Practice Implication

This ancient debate over the geometry of Sabbath boundaries has profound implications for how we construct modern eruvin and navigate the geography of contemporary Jewish life, especially in suburban and metropolitan areas.

      Traditional Chain of Houses (Mishneh Torah 28:1)
      [House] <--- 70.66 cubits ---> [House] <--- 70.66 cubits ---> [House]
      ======================= SINGLE HALAKHIC CITY =======================

Consider the phenomenon of modern suburban sprawl. In many contemporary neighborhoods, homes are separated by sprawling lawns, multi-car driveways, and small public parks. Under the rules laid down by Rambam in Halacha 1, if we have a chain of houses where each house is within 70 and 2/3 cubits (approximately 106 feet or 32.3 meters) of the next, the entire chain is considered a single, unified "city," even if it stretches for "several days' walk."

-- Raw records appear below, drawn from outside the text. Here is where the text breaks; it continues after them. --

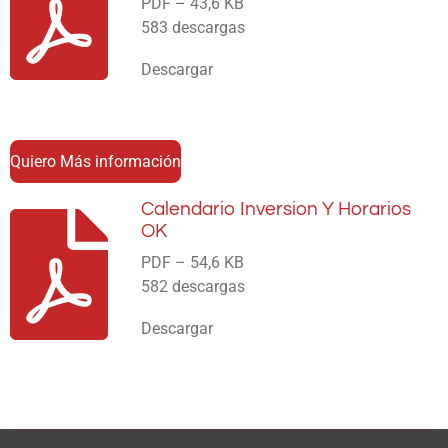
PDF – 43,6 KB
583 descargas
Descargar
Quiero Más información
Calendario Inversion Y Horarios
OK
PDF – 54,6 KB
582 descargas
Descargar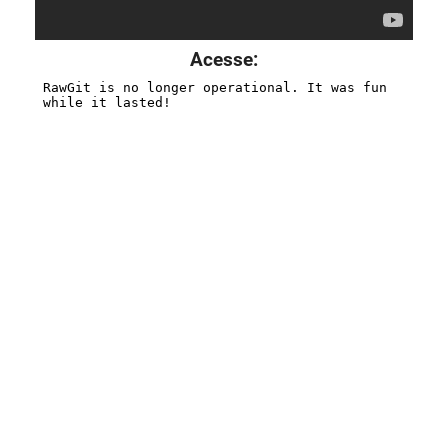
Acesse: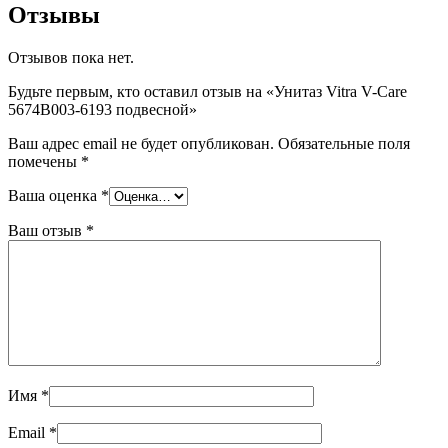
Отзывы
Отзывов пока нет.
Будьте первым, кто оставил отзыв на «Унитаз Vitra V-Care
5674B003-6193 подвесной»
Ваш адрес email не будет опубликован.
Обязательные поля
помечены
*
Ваша оценка
*
Ваш отзыв
*
Имя
*
Email
*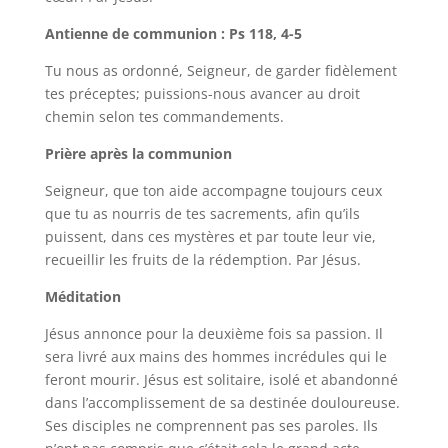
Antienne de communion : Ps 118, 4-5
Tu nous as ordonné, Seigneur, de garder fidèlement
tes préceptes; puissions-nous avancer au droit
chemin selon tes commandements.
Prière après la communion
Seigneur, que ton aide accompagne toujours ceux
que tu as nourris de tes sacrements, afin qu’ils
puissent, dans ces mystères et par toute leur vie,
recueillir les fruits de la rédemption. Par Jésus.
Méditation
Jésus annonce pour la deuxième fois sa passion. Il
sera livré aux mains des hommes incrédules qui le
feront mourir. Jésus est solitaire, isolé et abandonné
dans l’accomplissement de sa destinée douloureuse.
Ses disciples ne comprennent pas ses paroles. Ils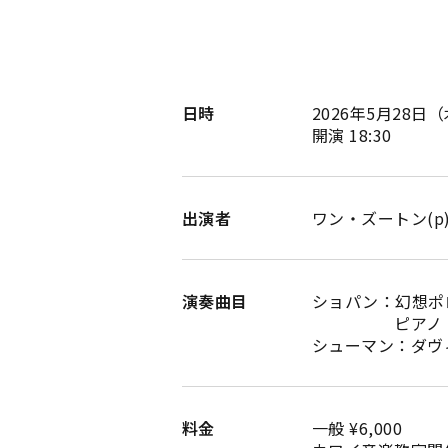
日時
2026年5月28日
（
開演 18:30
出演者
ワン・ズートン(p
演奏曲目
ショパン：幻想ポロ
ピアノ・ソナタ 
シューマン：ダヴ
料金
一般 ¥6,000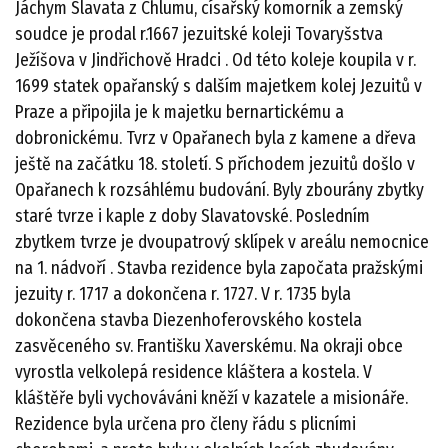
Jáchym Slavata z Chlumu, císařský komorník a zemský
soudce je prodal r.1667 jezuitské koleji Tovaryšstva
Ježíšova v Jindřichově Hradci . Od této koleje koupila v r.
1699 statek opařanský s dalším majetkem kolej Jezuitů v
Praze a připojila je k majetku bernartickému a
dobronickému. Tvrz v Opařanech byla z kamene a dřeva
ještě na začátku 18. století. S příchodem jezuitů došlo v
Opařanech k rozsáhlému budování. Byly zbourány zbytky
staré tvrze i kaple z doby Slavatovské. Posledním
zbytkem tvrze je dvoupatrový sklípek v areálu nemocnice
na 1. nádvoří . Stavba rezidence byla započata pražskými
jezuity r. 1717 a dokončena r. 1727. V r. 1735 byla
dokončena stavba Diezenhoferovského kostela
zasvěceného sv. Františku Xaverskému. Na okraji obce
vyrostla velkolepá residence kláštera a kostela. V
kláštěře byli vychováváni kněží v kazatele a misionáře.
Rezidence byla určena pro členy řádu s plicními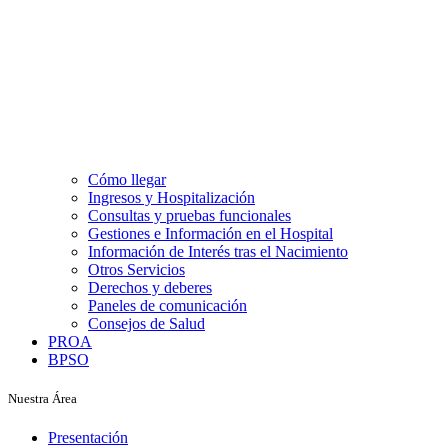
Cómo llegar
Ingresos y Hospitalización
Consultas y pruebas funcionales
Gestiones e Información en el Hospital
Información de Interés tras el Nacimiento
Otros Servicios
Derechos y deberes
Paneles de comunicación
Consejos de Salud
PROA
BPSO
Nuestra Área
Presentación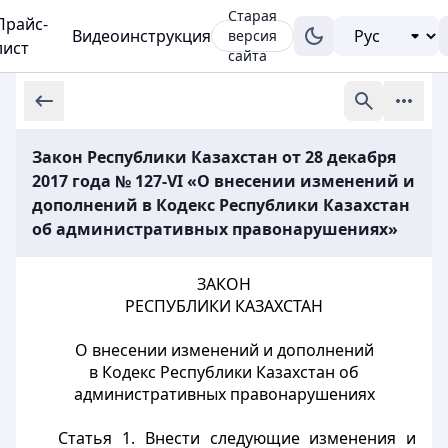
Старая
Прайс-
Видеоинструкция
версия
лист
сайта
Закон Республики Казахстан от 28 декабря
2017 года № 127-VI «О внесении изменений и
дополнений в Кодекс Республики Казахстан
об административных правонарушениях»
ЗАКОН
РЕСПУБЛИКИ КАЗАХСТАН
О внесении изменений и дополнений
в Кодекс Республики Казахстан об
административных правонарушениях
Статья 1.
Внести следующие изменения и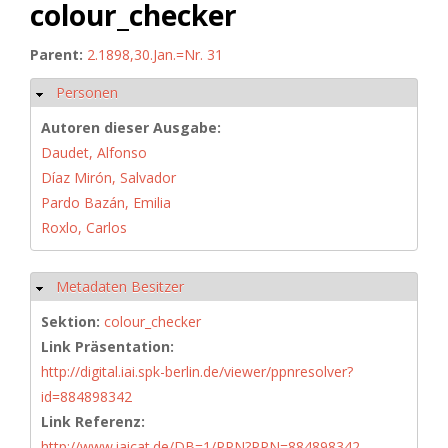
colour_checker
Parent:
2.1898,30.Jan.=Nr. 31
Personen
Hide
Autoren dieser Ausgabe:
Daudet, Alfonso
Díaz Mirón, Salvador
Pardo Bazán, Emilia
Roxlo, Carlos
Metadaten Besitzer
Hide
Sektion:
colour_checker
Link Präsentation:
http://digital.iai.spk-berlin.de/viewer/ppnresolver?
id=884898342
Link Referenz:
http://www.iaicat.de/DB=1/PPN?PPN=884898342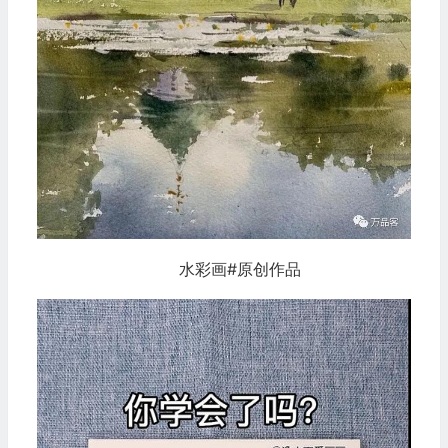
水彩画#原创作品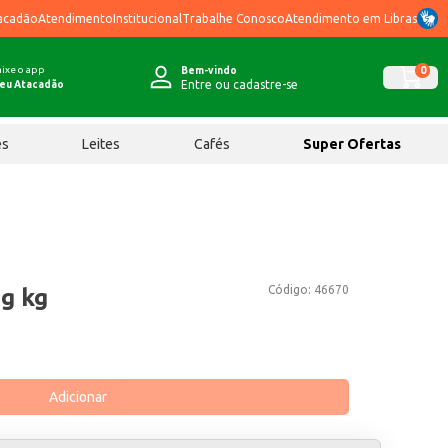
acadão
Atendimento
Institucional
Trabalhe Conosco
Atendimento em Libras
ixe o app
0
Bem-vindo
Entre ou cadastre-se
eu Atacadão
ês
Leites
Cafés
Super Ofertas
Código:
46670
g kg
Adicionar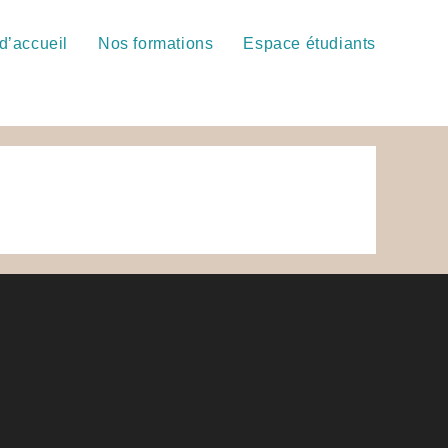
d’accueil
Nos formations
Espace étudiants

In practical halakha, this means that if you live in a sprawling suburban corridor (such as the suburban belts surrounding New York, Los Angeles, or Tel Aviv), your home may be halakhically joined to a city miles away. When calculating your 2,000-cubit walking limit on Shabbat, you do not measure from your own front door; you measure from the outer edge of the entire suburban chain. This drastically expands the physical boundaries of where a person can walk on Shabbat to visit family, attend a synagogue, or walk in nature.

However, this leniency comes with a strict condition: the structures in the chain must qualify as "dwellings" (Batei Dirah). As Rambam details in Halacha 2, temporary structures, unroofed garden gazebos, or small utility sheds that are less than four cubits by four cubits (approx. 6 feet by 6 feet) do not count.

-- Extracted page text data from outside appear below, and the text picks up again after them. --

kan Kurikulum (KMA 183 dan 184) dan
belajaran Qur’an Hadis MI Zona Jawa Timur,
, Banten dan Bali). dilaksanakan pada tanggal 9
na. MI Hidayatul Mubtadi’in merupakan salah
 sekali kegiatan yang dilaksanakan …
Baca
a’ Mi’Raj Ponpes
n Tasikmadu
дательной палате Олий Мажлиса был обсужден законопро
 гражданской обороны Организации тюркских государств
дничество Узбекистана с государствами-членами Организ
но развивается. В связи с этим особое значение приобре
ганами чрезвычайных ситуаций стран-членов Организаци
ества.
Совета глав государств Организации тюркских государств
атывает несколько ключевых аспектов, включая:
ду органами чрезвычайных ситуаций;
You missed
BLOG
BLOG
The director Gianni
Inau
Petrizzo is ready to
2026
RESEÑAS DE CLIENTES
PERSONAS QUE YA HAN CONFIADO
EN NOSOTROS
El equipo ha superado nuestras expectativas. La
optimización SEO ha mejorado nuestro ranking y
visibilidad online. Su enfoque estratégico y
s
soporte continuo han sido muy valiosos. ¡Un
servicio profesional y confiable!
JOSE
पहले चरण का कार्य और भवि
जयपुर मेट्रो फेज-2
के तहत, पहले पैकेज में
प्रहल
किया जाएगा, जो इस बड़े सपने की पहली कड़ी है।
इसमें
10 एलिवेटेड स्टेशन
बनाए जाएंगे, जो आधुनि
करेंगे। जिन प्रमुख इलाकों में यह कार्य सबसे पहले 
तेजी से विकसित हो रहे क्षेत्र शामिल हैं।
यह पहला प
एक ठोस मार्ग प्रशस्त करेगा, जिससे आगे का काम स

In modern terms, this requires a careful mapping of suburban spaces:

  • Do the detached garages, pool houses, or bus stops along a suburban road qualify as "dwellings" to maintain the chain?
  • If a highway, a wide park, or a body of water disrupts the chain by more than 141 and 1/3 cubits (the combined buffer of two adjacent areas), the chain is broken, and the suburbs are split into isolated halakhic zones.

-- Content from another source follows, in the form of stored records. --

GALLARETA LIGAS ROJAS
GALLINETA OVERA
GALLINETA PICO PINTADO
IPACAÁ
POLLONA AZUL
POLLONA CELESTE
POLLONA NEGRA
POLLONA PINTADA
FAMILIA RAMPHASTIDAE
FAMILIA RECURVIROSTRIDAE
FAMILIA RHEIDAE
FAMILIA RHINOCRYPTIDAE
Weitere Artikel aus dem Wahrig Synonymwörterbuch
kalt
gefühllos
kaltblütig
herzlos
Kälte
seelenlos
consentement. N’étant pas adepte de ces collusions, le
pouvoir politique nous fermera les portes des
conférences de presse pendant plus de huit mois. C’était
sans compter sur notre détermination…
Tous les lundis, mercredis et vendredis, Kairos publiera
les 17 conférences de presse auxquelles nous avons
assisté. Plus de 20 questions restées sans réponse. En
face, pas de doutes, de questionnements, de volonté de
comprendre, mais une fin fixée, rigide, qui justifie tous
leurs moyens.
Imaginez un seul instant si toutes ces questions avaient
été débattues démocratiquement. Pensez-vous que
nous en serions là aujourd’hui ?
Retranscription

This shapes how modern rabbinical authorities design eruvin and plan communities. It forces us to look at our modern, car-centric suburban landscapes through the lens of physical proximity. It asks us to consider: is our neighborhood actually a connected, physical community, or are we just isolated individuals living in a fragmented landscape?


Chevruta Mini

Now it's your turn to dive into the text. Grab a partner and grapple with these two questions that surface the deep conceptual trade-offs of Rambam's geometry:

  1. The Human Catalyst: In Halacha 10, Rambam states that a collection of flimsy reed huts (tsarifin) cannot be joined into a city, but if you introduce just "three courtyards with two houses in each," the entire area—including all the huts—is suddenly elevated to the status of a permanent city.

    • What is the halakhic "chemistry" happening here?
    • Why does a small minority of permanent structures have the power to fundamentally alter the legal status of the temporary structures around them? Is this a physical transformation, or a psychological one?
  2. The "Gained" Corners: When squaring a circular or triangular city (Halacha 7), we draw an imaginary square around it and measure the 2,000 cubits from the flat sides of that square. This allows the inhabitants to walk much further in the "corners" of the square (since the diagonal of a square is longer than its sides).

    • If the Torah or the Sages wanted a strict 2,000-cubit limit in all directions (which would naturally form a circle), why did they allow the "squaring" of the city, which explicitly permits people to walk up to 2,800 cubits diagonally?
    • Does this suggest that halakhic space is designed to favor human convenience and communal expansion over strict physical reality?

Takeaway

Halakhic geography is not about the passive measurement of the earth, but the active transformation of physical space into a sanctified, geometric canvas for human connection.